“うまく”生きる秘訣→→→そんな自分を許す。


欠点を欠点として受け入れるとうまく生きられる、というお話を昨日した。
引き続き今日は、そんな自分を許してあげよう、という話をする。

「そんな自分」とは、今のあなたそのものである。
何かができる自分はOKなのだが、何もできない自分はNGだと誰が決めたのだろう?
→そう私自身です。


自己嫌悪に関しては10数年のカウンセリングの中でも非常に色濃く扱ってきたテーマのひとつなのだが、これに関してまさに「そんな自分を許す」ということが肝要である。
ところが、自己嫌悪というのは、自分を嫌悪しているわけだから、許そうとする自分をも嫌悪するわけである。
この辺から話は非常にややこしいのだが、自分を許しましょう、というと、自己嫌悪君は「いやだ!だめだ!」と声高らかに宣言する。
そんな「いやだ!」と言っている自己嫌悪君を許してあげましょう、というと、再び、自己嫌悪君は「そんなんだめに決まってる!」と反抗する。
これが延々と繰り返される。

どうしたらいいのだろう?
一つは昔、あるクライアントさんが例えてくれた「金魚すくいで金魚を掬うかのように自分を掬ってあげる」という感覚が一番分かりやすいと思う。
そんな風にそっと自分を扱ってあげることで、心に安らぎが訪れる。
今の時期で言えば、そっと自分自身に温かい毛布をかけてあげるようなイメージであろうか。

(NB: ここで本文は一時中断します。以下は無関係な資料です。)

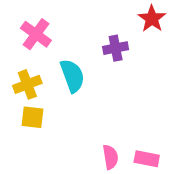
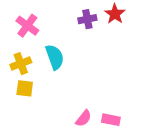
purple cross: (116, 48) -> (87, 19), moved
pink semicircle: (110, 157) -> (83, 118), turned 48

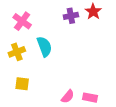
yellow square: (25, 88) -> (22, 84), moved

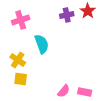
pink cross: (22, 21) -> (21, 20), turned 36
yellow cross: (17, 52) -> (18, 60), moved, turned -35

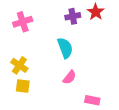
cyan semicircle: (42, 44) -> (65, 48), moved
pink semicircle: (64, 91) -> (69, 77), moved

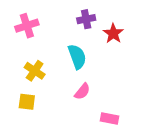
red star: (96, 12) -> (113, 33), moved
yellow cross: (19, 65) -> (35, 71), moved

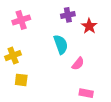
yellow cross: (35, 71) -> (13, 56), moved, turned 35
pink semicircle: (82, 91) -> (78, 64), moved

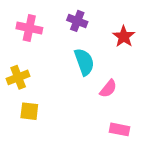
purple cross: (68, 15) -> (77, 21), moved, turned 32
pink cross: (21, 20) -> (29, 28), turned 30

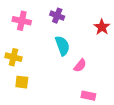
red star: (124, 36) -> (102, 27), moved
yellow cross: (18, 77) -> (14, 57), turned 35

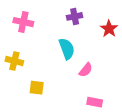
purple cross: (57, 16) -> (75, 16), moved, turned -32
yellow square: (22, 82) -> (37, 88), moved

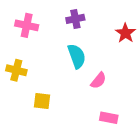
purple cross: (75, 16) -> (75, 19), moved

そして、もう一つ、最近のもっぱらの提案は「それも必要があってしてることなんですよね」という解釈。

自分を許せないのも、自己嫌悪してしまうのも、何らかの目的があってこそ。
それが何かは人それぞれで、ある人は受け取らないために、ある人は与えないために、ある人は復讐のために、ある人は自分を傷つけるために、、、いろいろな目的がある。
ところが、そのネガティブな目的の奥には、もう一つ別の目的があって、それは「愛」に関する欲求なのである。

そんな自分でもいいと言って欲しい、こんな自己嫌悪でいっぱいの自分でも受け入れてほしい、愛してほしい、という愛に関する欲求で、これも遥か昔、私たちが親に対して求めた感覚である。

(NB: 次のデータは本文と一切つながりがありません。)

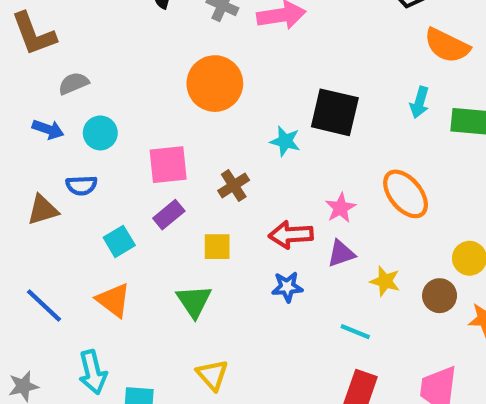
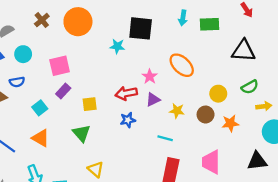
brown cross: (234, 185) -> (42, 20), moved

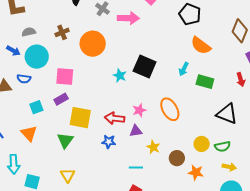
cyan circle: (23, 54) -> (37, 57), size x1.5
yellow circle: (218, 94) -> (202, 144), moved
yellow square: (90, 104) -> (80, 118), size x1.6
cyan line: (165, 138) -> (136, 167), turned -32

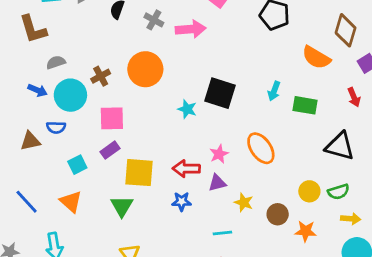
brown cross: (62, 32) -> (101, 76), moved
orange semicircle: (201, 46) -> (316, 58), moved

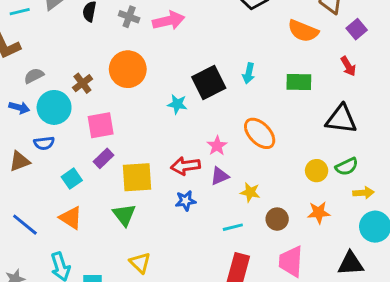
cyan arrow: (274, 91) -> (249, 73), moved
black square: (220, 93) -> (209, 83), turned -36
brown circle: (278, 214) -> (277, 219), moved

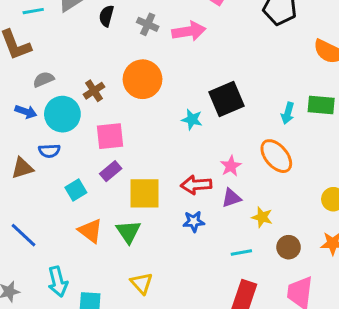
cyan arrow: (249, 73) -> (288, 113), moved
orange triangle: (71, 218) -> (90, 231), moved

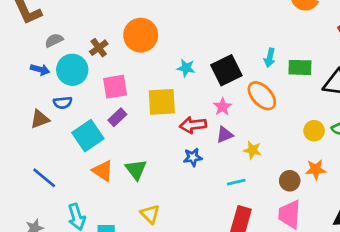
black square: (227, 99) -> (226, 70), moved
green rectangle: (321, 105) -> (300, 67), moved
cyan square: (76, 190) -> (88, 136), size x1.6
yellow square: (144, 193) -> (162, 102), moved
brown circle: (289, 247) -> (290, 181), moved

それが満たされないから、ずーっと待っているようなもの。

「お父さん(お母さん))にしか、あなたは自分を愛させないんですよ」

という表現を使うことがある。

でも、それくらい親の愛を求めるのはなぜか?子供だから当たり前なのではない、それくらい、自分が親を愛していたからなのである。

そして、それくらい自分が愛を受け取るに相応しい価値があることを、私たちは心の奥底で知っているからである。

『今の私は愛を受け取るにふさわしい存在です。』

これがアイデンティティを取り戻し、そんな自分を許す呪文ではないかと思うのだが。

どんな自分が出てきてもいい。
それが許されるだけの価値をあなたは持っている。